Le lait à l’école

En 1954, le 18 juin, Pierre Mendès-France est nommé Président du Conseil. Un de ses objectifs prioritaire est la lutte contre l’alcoolisme, qui fait des ravages partout en France, notamment chez les enfants. Ceux-ci sont largement incités par leurs parents à consommer de l’alcool tous les jours, avant ou pendant les repas. Nous pouvons prendre conscience de l’ampleur de ce fléau et de la difficulté à intervenir, étant donné que ce sont les parents eux-mêmes qui incitent leurs enfants à consommer des quantités dangereuses d’alcool. Les effets de l’alcool sur la somnolence, mais aussi les maladies du foie ou de l’estomac sont, à l’époque, très préoccupants.
Avec pour préoccupation principale la santé des générations futures, Pierre Mendès-France remplace la distribution de vin coupé (3% de volume d’alcool) dans les cantines scolaires par du lait sucré. Ce changement a surtout pour but de changer les habitudes de la population sur le long terme en leur inculquant un régime alimentaire plus sain. Ils sont aussi bénéfiques pour l’économie française, donnant un coup de fouet à la consommation de lait et de sucre. Avec la distribution obligatoire de lait dans les écoles, il met également et définitivement fin aux carences de l’après-guerre, qui ont marqué une génération entière. Pierre Mendès-France est conscient que sa politique ne fait pas l’unanimité, mais il croit au progrès de ces mesures visant à améliorer la santé publique et à développer l’économie.

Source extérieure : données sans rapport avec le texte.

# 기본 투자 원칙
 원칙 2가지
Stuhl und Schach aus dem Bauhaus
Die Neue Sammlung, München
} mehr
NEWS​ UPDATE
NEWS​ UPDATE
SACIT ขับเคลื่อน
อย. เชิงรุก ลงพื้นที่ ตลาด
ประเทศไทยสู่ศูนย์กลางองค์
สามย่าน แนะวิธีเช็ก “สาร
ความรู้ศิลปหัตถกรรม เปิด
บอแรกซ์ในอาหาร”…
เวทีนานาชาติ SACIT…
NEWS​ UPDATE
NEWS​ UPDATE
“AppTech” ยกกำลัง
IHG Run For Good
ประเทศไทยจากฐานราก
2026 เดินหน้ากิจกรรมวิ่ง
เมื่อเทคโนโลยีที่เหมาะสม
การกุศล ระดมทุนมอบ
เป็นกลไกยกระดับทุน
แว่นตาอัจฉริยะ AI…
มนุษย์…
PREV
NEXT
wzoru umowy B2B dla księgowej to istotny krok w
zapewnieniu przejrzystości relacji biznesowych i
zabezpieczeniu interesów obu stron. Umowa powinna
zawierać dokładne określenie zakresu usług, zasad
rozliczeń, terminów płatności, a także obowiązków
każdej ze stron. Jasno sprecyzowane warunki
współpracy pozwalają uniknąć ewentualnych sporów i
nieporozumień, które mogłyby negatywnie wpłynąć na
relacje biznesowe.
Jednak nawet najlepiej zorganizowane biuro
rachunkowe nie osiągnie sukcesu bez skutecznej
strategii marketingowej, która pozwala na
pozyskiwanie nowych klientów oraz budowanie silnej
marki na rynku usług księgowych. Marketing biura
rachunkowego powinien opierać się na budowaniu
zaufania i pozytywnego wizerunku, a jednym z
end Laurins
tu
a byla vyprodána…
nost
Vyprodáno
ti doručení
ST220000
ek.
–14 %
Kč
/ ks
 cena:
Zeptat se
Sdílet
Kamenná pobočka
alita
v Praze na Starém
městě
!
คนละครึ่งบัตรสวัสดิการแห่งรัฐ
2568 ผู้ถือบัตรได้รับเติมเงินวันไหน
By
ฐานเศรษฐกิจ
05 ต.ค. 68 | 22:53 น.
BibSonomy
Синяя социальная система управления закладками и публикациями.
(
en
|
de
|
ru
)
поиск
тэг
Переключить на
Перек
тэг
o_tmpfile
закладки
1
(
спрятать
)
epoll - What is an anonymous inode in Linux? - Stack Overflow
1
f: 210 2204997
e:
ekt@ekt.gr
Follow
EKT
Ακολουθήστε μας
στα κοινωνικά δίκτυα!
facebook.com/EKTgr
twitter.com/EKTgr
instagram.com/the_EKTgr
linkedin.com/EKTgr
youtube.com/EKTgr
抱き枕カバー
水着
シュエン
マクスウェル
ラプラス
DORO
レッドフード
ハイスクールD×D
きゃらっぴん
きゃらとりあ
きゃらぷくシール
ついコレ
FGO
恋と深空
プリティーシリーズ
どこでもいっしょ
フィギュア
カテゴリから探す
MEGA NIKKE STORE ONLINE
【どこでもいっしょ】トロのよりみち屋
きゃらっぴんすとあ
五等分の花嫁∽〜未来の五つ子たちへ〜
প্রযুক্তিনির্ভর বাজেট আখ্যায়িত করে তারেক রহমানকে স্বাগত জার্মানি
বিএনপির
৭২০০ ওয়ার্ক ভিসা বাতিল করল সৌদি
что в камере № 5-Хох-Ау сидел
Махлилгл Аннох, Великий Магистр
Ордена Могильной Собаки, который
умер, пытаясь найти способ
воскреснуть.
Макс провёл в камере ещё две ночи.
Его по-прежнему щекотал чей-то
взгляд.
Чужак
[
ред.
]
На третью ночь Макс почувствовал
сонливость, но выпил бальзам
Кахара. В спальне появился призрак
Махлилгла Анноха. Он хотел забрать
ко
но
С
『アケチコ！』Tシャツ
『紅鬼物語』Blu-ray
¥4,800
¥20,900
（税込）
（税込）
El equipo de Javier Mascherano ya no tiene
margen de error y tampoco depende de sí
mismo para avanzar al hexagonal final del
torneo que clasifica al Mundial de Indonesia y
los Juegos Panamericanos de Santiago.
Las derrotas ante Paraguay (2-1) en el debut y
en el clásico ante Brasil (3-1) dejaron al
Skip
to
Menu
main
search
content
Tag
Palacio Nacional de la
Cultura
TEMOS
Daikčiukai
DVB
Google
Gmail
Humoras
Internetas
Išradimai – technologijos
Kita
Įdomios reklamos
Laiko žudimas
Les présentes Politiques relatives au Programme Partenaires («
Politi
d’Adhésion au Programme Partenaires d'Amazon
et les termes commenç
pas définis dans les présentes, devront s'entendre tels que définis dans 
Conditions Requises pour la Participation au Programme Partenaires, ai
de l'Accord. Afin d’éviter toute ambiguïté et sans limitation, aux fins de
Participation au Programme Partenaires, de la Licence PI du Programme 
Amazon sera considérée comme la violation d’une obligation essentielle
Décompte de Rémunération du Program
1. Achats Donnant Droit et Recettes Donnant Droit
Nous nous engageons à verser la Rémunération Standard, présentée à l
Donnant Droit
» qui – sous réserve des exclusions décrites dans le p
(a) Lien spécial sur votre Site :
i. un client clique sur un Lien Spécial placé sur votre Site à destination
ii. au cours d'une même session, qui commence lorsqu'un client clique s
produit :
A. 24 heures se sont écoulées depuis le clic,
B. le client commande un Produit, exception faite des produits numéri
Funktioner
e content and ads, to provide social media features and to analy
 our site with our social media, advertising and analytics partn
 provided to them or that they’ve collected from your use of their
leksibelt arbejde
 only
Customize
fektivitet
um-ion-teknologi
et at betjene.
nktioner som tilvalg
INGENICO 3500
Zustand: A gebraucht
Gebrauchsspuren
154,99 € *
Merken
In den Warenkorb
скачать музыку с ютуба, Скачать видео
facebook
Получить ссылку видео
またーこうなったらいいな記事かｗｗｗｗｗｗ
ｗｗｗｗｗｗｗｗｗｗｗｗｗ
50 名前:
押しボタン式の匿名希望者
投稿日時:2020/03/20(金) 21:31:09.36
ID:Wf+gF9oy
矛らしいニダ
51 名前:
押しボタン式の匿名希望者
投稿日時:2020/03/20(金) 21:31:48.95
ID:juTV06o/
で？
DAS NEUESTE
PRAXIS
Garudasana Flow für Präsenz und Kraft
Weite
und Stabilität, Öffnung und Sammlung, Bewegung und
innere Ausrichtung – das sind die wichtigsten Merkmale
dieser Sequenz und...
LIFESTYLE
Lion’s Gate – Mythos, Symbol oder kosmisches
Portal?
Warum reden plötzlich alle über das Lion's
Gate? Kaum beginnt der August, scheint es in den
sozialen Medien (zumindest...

Dans tous ses discours et rapports, il ne cesse de mettre en avant l’argument scientifique dans la promotion du lait. Le lait est un produit revigorant, qui procure force, santé et stimule la bonne croissance des enfants. A l’époque, aucune étude scientifique ne remettait en cause les vertus du lait. Il ne fait d’ailleurs aucun doute que consommer du lait est meilleur pour notre santé que consommer de l’alcool. Pierre Mendès-France, dans son culte du lait, a seulement voulu libérer la France du fléau de l’alcoolisme.
Il s’explique en septembre 1954 à Annecy (Haute-Savoie). “À partir du 1er janvier prochain, entrera en application un plan de distribution de lait sucré dans les écoles privées et publiques. Ces distributions seront salutaires pour la santé de nos enfants. Elles aideront à écouler une partie de notre production laitière et sucrière. Des aliments riches et énergétiques comme le lait et le sucre ne sont pas consommés autant que le voudraient la santé et la vigueur de la race. Le progrès social est là aussi”. Il s’agissait donc de donner du calcium aux jeunes français, de lutter contre l’alcoolisme mais aussi d’aider les agriculteurs français. Pour certains, ce troisième point était le plus important.
Par des subventions, Pierre Mendès France pousse les producteurs de betteraves à sucre à orienter leur production vers le sucre et non vers l’alcool via des distilleries. De très nombreuses distilleries sont fermées en cette année 1954 et à l’école, le lait sucré doit remplacer le vin que beaucoup d’enfants continuaient à boire, surtout à la campagne. L’interdiction totale de l’alcool aux moins de 14 ans ne viendra qu’en 1956.